President Obama calls Wisconsin Gov. Scott Walker’s proposal to curtail the collective-bargaining rights of state employees an “assault.” But the real assault is the conspiracy that has existed for decades between elected officials and public-employee unions -- and taxpayers are the ones who wind up battered.
The unions get salaries, health benefits, and pensions far in excess of what the average taxpayer in the private sector earns. In exchange, the unions contribute huge amounts of money to the elected officials who agreed to these outrageous and fiscally bankrupting perks.
This history shows the unresolvable conflict of interest that exists between being a government employee and the member of a union. In fact, as Heritage analyst James Sherk explains, the only way for Wisconsin and other states to have responsible, fiscally sound government is to restore voters' control over their government and to depoliticize the civil service.
Unions have no “right” to bargain with the taxpayers over tax and spending decisions. There are no profits in government for unions to negotiate over.
In fact, unions are unneeded in the public sector. Government workers in Wisconsin are covered by some of the strictest civil service rules in the country. These rules, similar to those that protect federal workers, make it almost impossible to fire even incompetent employees. They enjoy far greater protections and job security than anyone in private employment.
Ironically, civil service rules were originally implemented to prevent the politicization of the government workforce. The events unfolding in Wisconsin illustrate graphically how unions undermine that purpose and inject politics into public employment.
When unions operate in the private sector, their demands for more money are offset by private management, whose interests include protecting shareholders and the viability of the company. Unions and corporate management have competing interests that help them work out the best deal for maintaining a stable and affordable workforce, while protecting the profitability of the company.
Individual consumers also have freedom of choice. If a company’s products or services become too expensive because the company has given in too much to union demands, or if consumers don’t like purchasing from unionized businesses, they can go elsewhere. The ability of the consumer to make such choices acts as a check on union demands.
But the political activity of unions makes collective bargaining in the public sphere untenable. Elected officials have no offsetting concerns, as corporate management does, when negotiating with public unions. In fact, the more public funds they give the union and its members, the more the unions will contribute to those same officials when they run for reelection. This is an inherent conflict of interest for elected officials.
Public-sector unions undermine representative democracy. Voters are not in full control of their government if their elected officials have such limited control over setting the proper wages and benefits for state employees. And if elected officials don’t agree to union demands, they often can be forced into binding arbitration, giving unelected arbitrators power over the tax and spending decisions of the government. That is not a sound democratic policy. Indeed, it is terrible that state laws ever sanctioned that crazy system, and the only responsible policy is to end it.
Additionally, unlike in the private economy, taxpayers cannot refuse to pay taxes because they believe that salaries and benefits given to government employees are excessive.
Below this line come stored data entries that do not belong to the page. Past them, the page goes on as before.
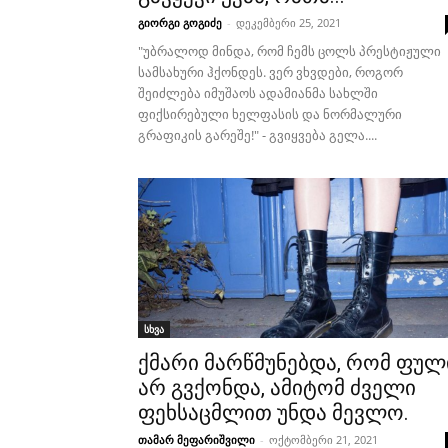
გიორგი გოგიძე
-
დეკემბერი 25, 2021
"უბრალოდ მინდა, რომ ჩემს ცოლს პრესტიჟული
სამსახური ჰქონდეს. ვერ ვხვდები, როგორ
შეიძლება იმუშაოს ადამიანმა სახლში
ფიქსირებული ხელფასის და ნორმალური
გრაფიკის გარეშე!" - გვიყვება გელა....
სხვა
ქმარი მარწმუნებდა, რომ ფულ
არ გვქონდა, ამიტომ ძველი
ფეხსაცმლით უნდა მევლო.
თამარ მეფარიშვილი
-
ოქტომბერი 21, 2021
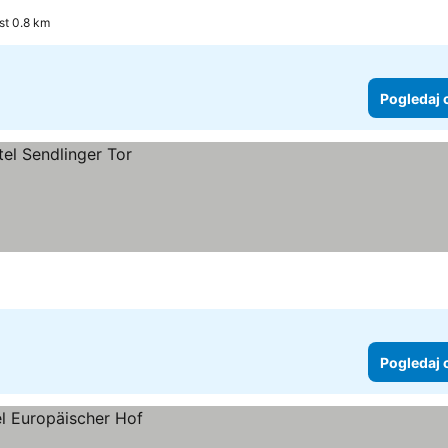
st 0.8 km
Pogledaj 
Pogledaj 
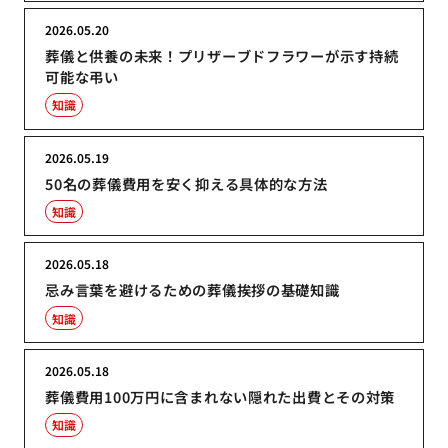
2026.05.20
葬儀と供養の未来！プリザーブドフラワーが示す持続
可能な弔い
知識
2026.05.19
50名の葬儀費用を安く抑える具体的な方法
知識
2026.05.18
忌み言葉を避けるための葬儀挨拶の基礎知識
知識
2026.05.18
葬儀費用100万円に含まれない隠れた出費とその対策
知識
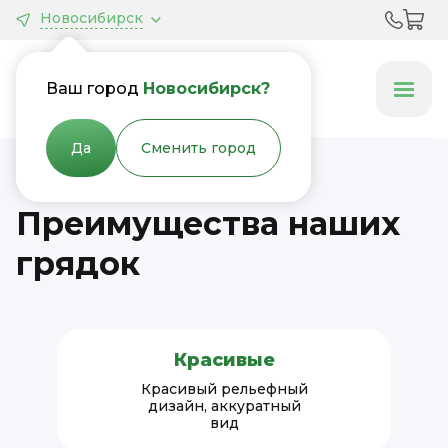
Новосибирск
Грядки &
Клумбы
Ваш город
Новосибирск?
Да
Сменить город
Преимущества наших
грядок
Красивые
Красивый рельефный
дизайн, аккуратный
вид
Taxpayers cannot go elsewhere for the services they receive from government. They’re stuck paying taxes, and stuck having to depend on the government for services like driver’s licenses, garbage pickup, and the many other (often too many) services provided by state and local government. Taxpayers have no freedom of choice. Because of this legal monopoly, public unions have an unfair ability to paralyze the economy through strikes and force concessions to which they are not entitled.
It’s true that taxpayers have the option of trying to vote elected officials who engage in such behavior out of office. In fact, that is exactly what happened in Wisconsin. Scott Walker campaigned on this very issue and the profligate financial spending that has given the state a huge budget deficit and unsustainable human resources costs.
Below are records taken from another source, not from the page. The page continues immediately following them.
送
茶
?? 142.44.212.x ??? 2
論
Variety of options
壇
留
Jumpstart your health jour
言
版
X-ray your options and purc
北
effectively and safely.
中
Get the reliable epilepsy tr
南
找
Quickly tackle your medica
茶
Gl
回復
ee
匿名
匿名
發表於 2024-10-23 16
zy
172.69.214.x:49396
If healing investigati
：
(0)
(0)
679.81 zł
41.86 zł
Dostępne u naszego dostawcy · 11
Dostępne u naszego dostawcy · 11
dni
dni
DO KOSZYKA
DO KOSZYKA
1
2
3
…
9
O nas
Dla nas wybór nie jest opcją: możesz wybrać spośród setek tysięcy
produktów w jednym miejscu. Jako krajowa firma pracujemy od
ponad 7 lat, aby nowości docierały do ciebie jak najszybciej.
But now a minority of legislators -- who depend on public unions for their political support and political funds -- are engaging in anti-democratic behavior by fleeing the state to prevent the legislature from solving the state’s fiscal crisis. That’s something minority shareholders in a company cannot do. Such behavior violates their oath of office and their duty to uphold the Constitution and laws of Wisconsin.
Wisconsin does have a rarely used statute that the majority in the state senate should consider. Elected officials can be removed from office for “inefficiency, neglect of duty, official misconduct, or malfeasance in office.” It seems irrefutable that Democratic senators who have left the state, rather than carrying out their representational responsibilities, have neglected their duties in the Senate.
The other alternative is for lawmakers to split off the collective-bargaining changes from the changes in the pension and health care contributions of state employees. While appropriations bills require a 3/5 quorum to pass, non-spending bills only require a simple majority. So the Republicans have the number of legislators necessary to change the collective-bargaining rules, even if they lack the numbers needed to reduce the benefits.
Removing the senators who are neglecting their duties probably won’t happen. But removing the unjustifiable financial burdens and collective-bargaining restrictions that have been imposed on Wisconsin taxpayers by public-sector unions can be. It may be the only way to save the economic future of Wisconsin and restore representational democracy.
Hans A. von Spakovsky is a Senior Legal Fellow at the Heritage Foundation and a former career counsel at the Justice Department.